Clinical Research on Foot & Ankle
Open Access

Foot pain; Therapeutic; Clinical practice; Diagnosis

Introduction

Between 17% and 42% of the adult population experience foot pain. Disability occurs in nearly half of these cases and can affect mood, behavior, risk of falling, ability to care for oneself, and quality of life. Foot pain is complex, and the difficulty in accurately diagnosing the source of pain and tissue damage can hinder clinical pain management. However, most people with foot pain do not seek professional care, even if the pain bothers them. It is clear that there is a need [1]. At present, the pathogenic mechanisms underlying several types of tissue injury within the foot are not clearly understood. As a result, interventions targeting foot pain in clinical trials often lack specific targets (e.g. plantar heel pain). Perhaps as a result of this limitation, evidence from randomized controlled trials of some common interventions (such as custom foot orthoses) highly valued in clinical practice has found little, if any, beneficial effect.

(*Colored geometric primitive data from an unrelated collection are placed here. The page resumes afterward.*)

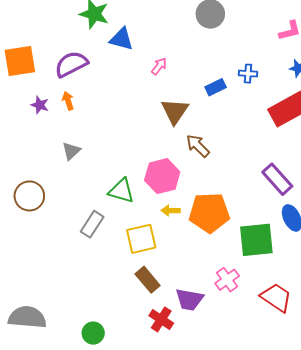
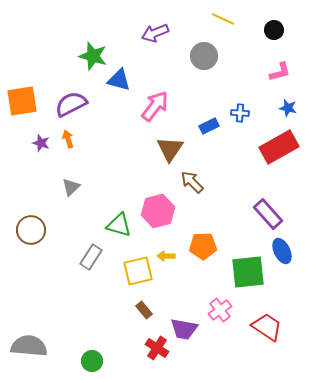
pink arrow: (159, 66) -> (155, 106), size x1.8
yellow arrow: (171, 211) -> (166, 256), moved
orange pentagon: (209, 213) -> (203, 246), size x0.7
brown rectangle: (148, 280) -> (144, 310), size x0.7

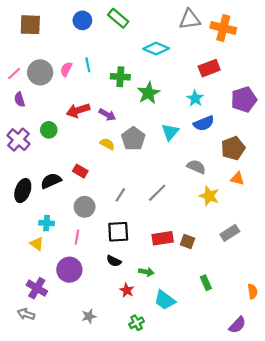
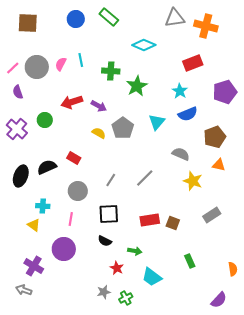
gray star: (89, 316) -> (104, 292), moved

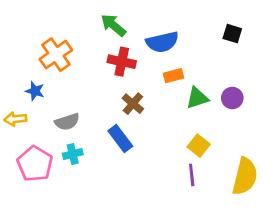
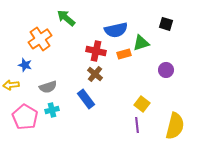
green arrow: (113, 25) -> (66, 18), moved
red cross: (122, 62) -> (96, 51), moved
green triangle: (197, 98) -> (141, 43), moved

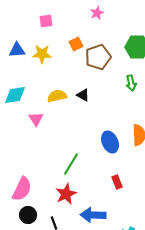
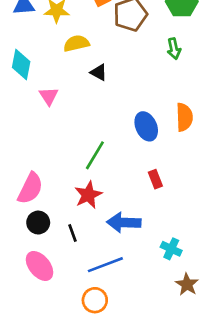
cyan diamond: (15, 95) -> (21, 64), turned -70
black triangle: (83, 95) -> (99, 72), moved
yellow semicircle: (57, 96) -> (76, 43), moved

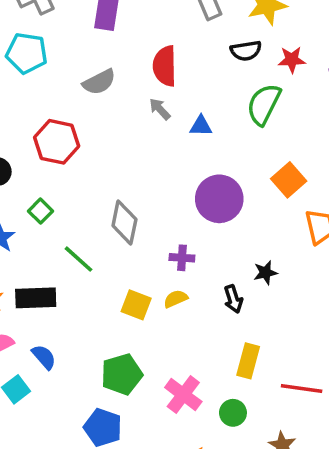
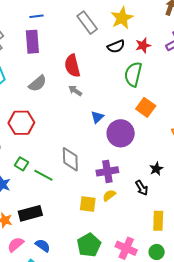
blue triangle: (201, 126) -> (97, 117), moved, turned -32
orange square: (289, 180) -> (146, 107), moved
purple cross: (182, 258) -> (107, 171), size x1.5
green line: (78, 259) -> (43, 175), moved

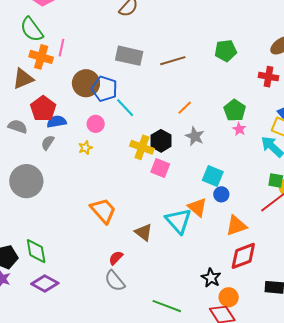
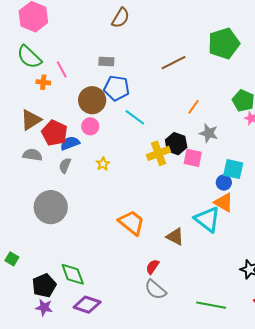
pink line: (62, 48) -> (62, 69), turned -30
green pentagon: (226, 51) -> (224, 43), size x1.4
gray rectangle: (129, 56) -> (106, 62), moved, size x0.6
orange cross: (41, 57) -> (43, 82), size x0.6
brown triangle: (23, 79) -> (31, 120), moved
blue pentagon: (104, 89) -> (117, 88), moved
pink circle: (96, 124) -> (90, 126), moved
yellow cross: (142, 147) -> (158, 153), turned -30
pink square: (160, 168) -> (193, 158), moved
blue circle: (221, 194) -> (224, 183), moved

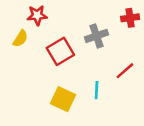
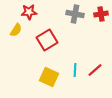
gray cross: (97, 36) -> (75, 14), moved, turned 30
red line: (125, 71) -> (95, 70), moved

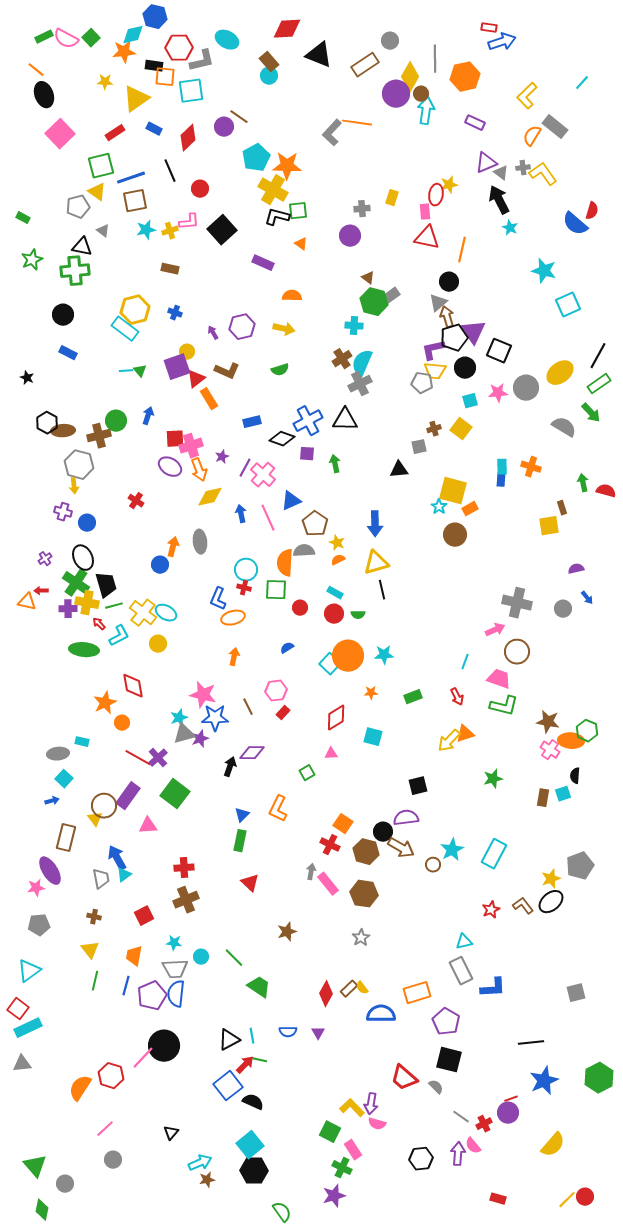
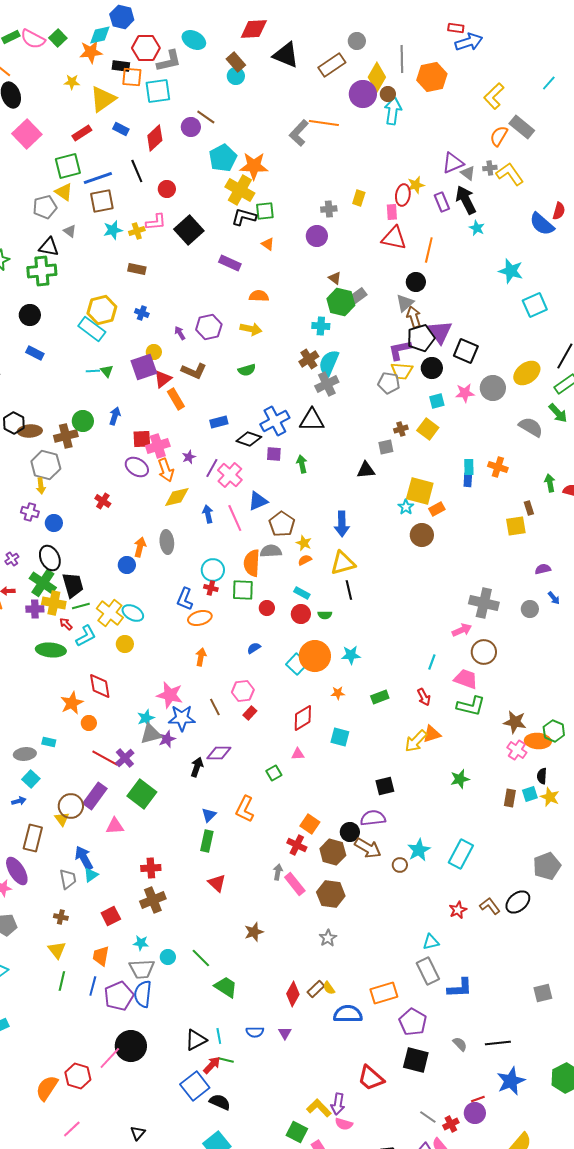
purple rectangle: (475, 123) -> (442, 202), moved, turned 42
yellow star: (551, 879) -> (550, 797), moved, turned -30
gray semicircle: (436, 1087) -> (460, 1044), moved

A deeper understanding of pain is needed to identify the nature and mechanisms of foot pain, its diagnosis, and the best clinical interventions. It's been 20 years since a review on foot pain was published. Given that almost every foot pain prevalence study has been conducted since then, this type of review is warranted in addition to recent advances in understanding the nature and mechanisms of pain in general [2]. The purpose of this paper was to comprehensively review the literature on foot pain, with particular reference to its definition, prevalence, etiology and predictors, classification, measurement, and impact. Finally, we discuss the complexity of foot pain as a sensory, emotional, and psychosocial experience in the context of clinical practice, therapeutic studies, and placebo effects.

Defining Foot Pain

Foot pain is an unpleasant sensory and emotional experience following the perception of damage to tissues distal to the tibia or fibula. Includes bones, joints, ligaments, muscles, tendons, epiphyses, retinaculum, fascia, bursae, nerves, skin, nails, and vascular structures [3]. Foot pain is a general term that does not indicate pain class, injury mechanism, or histologic pathology. As discussed further in a later section, paw pain is not the activity of nociceptive pathways induced by nociceptive stimuli, but rather the perception of these processes and their consequent effects on distress and pain-related behaviors.

Prevalence of Foot Pain

Few studies have examined the prevalence of foot pain in large, randomly selected samples. Instead, attention is usually focused on specific medical conditions (such as heel pain) or population groups (such as those over 65). Overall, foot pain is estimated to affect 14% to 42% of people at any given time, depending on pain definition and measurement, sample characteristics (age, gender), and study location. Garo et al. Among those reporting disabling foot pain, the most commonly reported sites of foot pain were the metatarsal/arch area (25.6%), the first metatarsal head (20.2%), %), big toe (15.9%) [4], and heel plantar surface (15.5%). Further research is needed to characterize the exact types of foot pain in the general population.

Aetiology of Foot Pain

Foot tissue injury may be chemical, mechanical, or thermal associated with direct trauma, musculoskeletal overload, infection, or systemic or proximal pathology (e.g., nerve entrapment, diabetic neuropathy). It can be caused by irritation. Many common types of foot pain, such as tendonitis, stress fractures, corns, and calluses, are routinely attributed in whole or in part to mechanical stress force) [5] is a normal part of foot function, but tissue damage occurs when the maximum tissue load threshold is exceeded. This can occur when: (1) high stress in a short time; (2) long term, low stress; or moderate intensity repetitive stress.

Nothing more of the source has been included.